All in all, this roughly doubled the code-base size. See it for yourself in ksql.c (available as of the 0.1.0 release). The only bits needed to enable split-process mode are calling ksql_alloc_child(3) instead of ksql_alloc(3) on initialisation.

For example, the following simple application opens the database, then sandboxes itself. Note that the ksql functions aren't checked for errors since the default behaviour is to exit on database errors. (Technically the calls to ksql_close(3) and ksql_free(3) are superfluous, but let's be tidy.)

    1 int
    2 main(void)
    3 {
    4 	struct ksql	*sql;
    5 	struct ksqlstmt	*stmt;
    6 	size_t		 i;
    7 	char		 buf[64];
    8 	uint32_t	 val;
    9 
   10 	if (NULL == (sql = ksql_alloc_child(NULL, NULL, NULL)))
   11 		errx(EXIT_FAILURE, "ksql_alloc_child");
   12 
   13 	if (-1 == pledge("stdio", NULL))
   14 		err(EXIT_FAILURE, "pledge");
   15 
   16 	ksql_open(sql, "test.db");
   17 
   18 	ksql_stmt_alloc(sql, &stmt, "INSERT INTO "
   19 		"test (foo,bar) VALUES (?,?)", 1);
   20 	for (i = 0; i < 10; i++) {
   21 		val = arc4random();
   22 		snprintf(buf, sizeof(buf), "%" PRIu32, val);
   23 		ksql_bind_int(stmt, 0, val);
   24 		ksql_bind_str(stmt, 1, buf);
   25 		ksql_stmt_step(stmt);
   26 		ksql_stmt_reset(stmt);
   27 	}
   28 	ksql_stmt_free(stmt);
   29 	ksql_close(sql);
   30 	ksql_free(sql);
   31 
   32 	return(EXIT_SUCCESS);
   33 }

A much more reasonable sandbox.

In a web application that combines kcgi and ksql, both the parsing of validation of data and database import and export are all performed separately from the main CGI script. So all vulnerable operations (touching network, touching files—the attack surface being coloured in red) of such applications are now limited to sandboxed child processes.

Interprocess communication
All parts being compartmentalised.

Not only does this protect your application from bad input, it also protects your database from you!

I've already added the functionality to kwebapp (this system was discussed here) as of 0.2.8 to make this even easier to use.
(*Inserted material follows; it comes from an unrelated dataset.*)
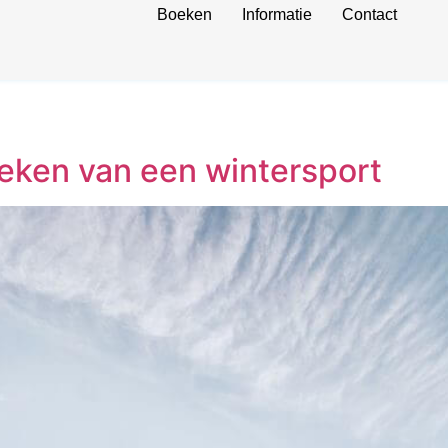
Boeken
Informatie
Contact
oeken van een wintersport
Assuming we've generated a database API exporting the usual db_open function via kwebapp(1)

    1 int
    2 main(void)
    3 {
    4 	struct kreq r;
    5 	const char *pages = "index";
    6 
    7 	if (KCGI_OK != khttp_parse(&r, NULL, 0, &pages, 1, 0))
    8 		errx(EXIT_FAILURE, "khttp_parse");
    9 
   10 	if (NULL == (r.arg = db_open("/data/foo.db")))
   11 		errx(EXIT_FAILURE, "db_open");
   12 
   13 	if (-1 == pledge("stdio", NULL))
   14 		err(EXIT_FAILURE, "pledge");
   15 
   16 	/* Perform actions in a sandbox. */
   17 
   18 	db_close(r.arg);
   19 	khttp_free(&r);
   20 	return(EXIT_SUCCESS);
   21 }

What can be improved in ksql's split-process model? A lot.

For starters, the protocol can be significantly (make that significantly) improved. Right now, it has a lot of reads and writes that can be consolidated into one: a header frame with most data, followed by additional data in the event of strings. In fact, any request can be limited to two transmissions: a header frame and a data frame. Most requests will only have the header. (Those with string or blob values will need the extra frame.)

It's also rather easy to add other sandboxes. But since I generally only use OpenBSD, I'm not there yet!